Parti - Poodle History
Dogs similar in type to today’s Poodle were carved in Roman tombs as far back as 30 A.D. and can be seen in European paintings as early as the 15th century. Although the breed took its name from the German word “pudel,” which means “to splash in water,” the French were responsible for bringing the Poodle to international attention. The first Poodles in England were known as “Rough Water Dogs” and they served primarily as hunting companions. Poodles were first brought to the United States at the end of the 19th century, but the breed did not become popular until after World War II. By the mid ‘50s, the Poodle was the most popular breed in the United States, a position held for over 20 years. Today the Poodle is divided into two breeds: the Standard Poodle, which serves primarily as a gun dog and companion animal, and the Poodle, composed of the Miniature and Toy varieties, and which serves primarily as companion breed. The standards of the two breeds are essentially identical but for size.

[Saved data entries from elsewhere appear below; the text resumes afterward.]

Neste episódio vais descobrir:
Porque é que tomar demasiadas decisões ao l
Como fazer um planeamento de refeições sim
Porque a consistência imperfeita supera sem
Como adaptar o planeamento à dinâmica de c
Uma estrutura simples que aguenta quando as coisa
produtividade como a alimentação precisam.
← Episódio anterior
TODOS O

The Poodle was recognized by United Kennel Club in 1914. The Poodle was divided into two breeds, Standard Poodle and Poodle, on January 1, 2000. The standards for the Multi-Colored Standard Poodle and the Standard Poodle are identical except for color and color patterns.

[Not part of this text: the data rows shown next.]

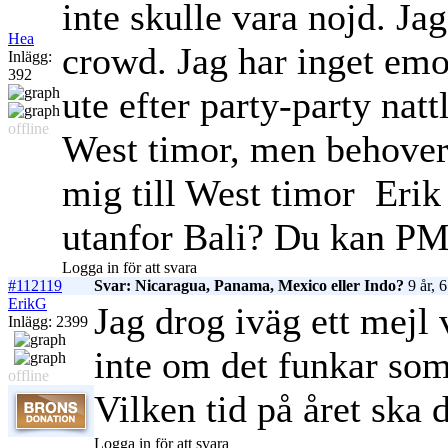
inte skulle vara nojd. Jag
Hea
crowd. Jag har inget emo
Inlägg:
392
ute efter party-party nat
offline
West timor, men behover 
mig till West timor
Erik 
utanfor Bali? Du kan PM
Logga in för att svara
#112119
Svar: Nicaragua, Panama, Mexico eller Indo?
9 år, 
ErikG
Jag drog iväg ett mejl 
Inlägg: 2399
inte om det funkar som
offline
Vilken tid på året ska 
Logga in för att svara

The Multi-Colored Standard Poodle is a medium-sized, squarely built dog with a distinctive harsh curly coat that may be presented in any of several traditional Poodle clips or corded. The ears are long, drop, and densely feathered. The tail is normally docked, set high, and carried erect. The length of body (sternum to point of buttocks) is equal to the height (withers to ground). The Multi-Colored Standard Poodle carries himself with an air of dignity and pride. The Multi-Colored Standard Poodle should be evaluated as a working gun dog and exaggerations or faults should be penalized in proportion to how much they interfere with the dog’s ability to work.

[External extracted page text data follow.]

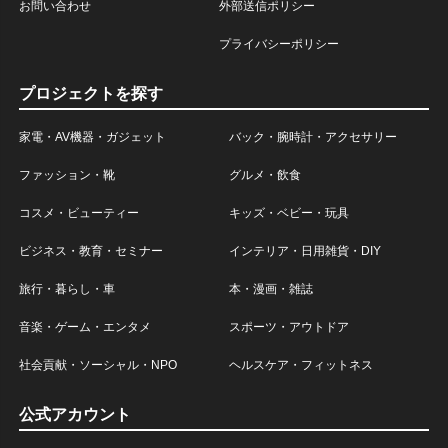
お問い合わせ
外部送信ポリシー
プライバシーポリシー
プロジェクトを探す
家電・AV機器・ガジェット
バック・腕時計・アクセサリー
ファッション・靴
グルメ・飲食
コスメ・ビューティー
キッズ・ベビー・玩具
ビジネス・教育・セミナー
インテリア・日用雑貨・DIY
旅行・暮らし・車
本・漫画・雑誌
音楽・ゲーム・エンタメ
スポーツ・アウトドア
社会貢献・ソーシャル・NPO
ヘルスケア・フィットネス
公式アカウント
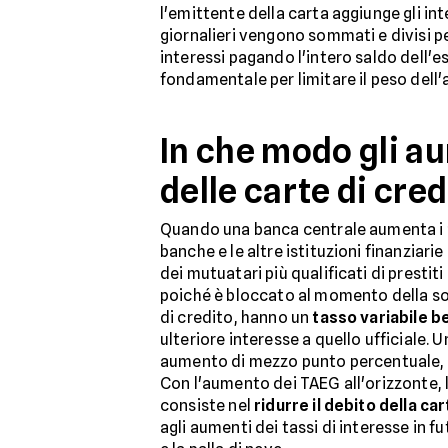
l'emittente della carta aggiunge gli inte
giornalieri vengono sommati e divisi per
interessi pagando l'intero saldo dell'e
fondamentale per limitare il peso dell'
In che modo gli au
delle carte di cre
Quando una banca centrale aumenta i
banche e le altre istituzioni finanziar
dei mutuatari più qualificati di prestiti
poiché è bloccato al momento della sott
di credito, hanno un
tasso variabile b
ulteriore interesse a quello ufficiale
aumento di mezzo punto percentuale, o 
Con l'aumento dei TAEG all'orizzonte, 
consiste nel
ridurre il debito della car
agli aumenti dei tassi di interesse in fu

The Multi-Colored Standard Poodle’s most readily identifiable characteristic is its harsh, dense coat, which is presented in various traditional trims or, less frequently, corded. Another essential characteristic is proper temperament. The breed is noted for its high intelligence, trainability and sense of humor. Poodles are highly social and require human companionship and regular, close interaction with family members. Because of their great intelligence and the joy they take in human companionship, Poodles excel in performance events of all sorts. They are extremely affectionate with children.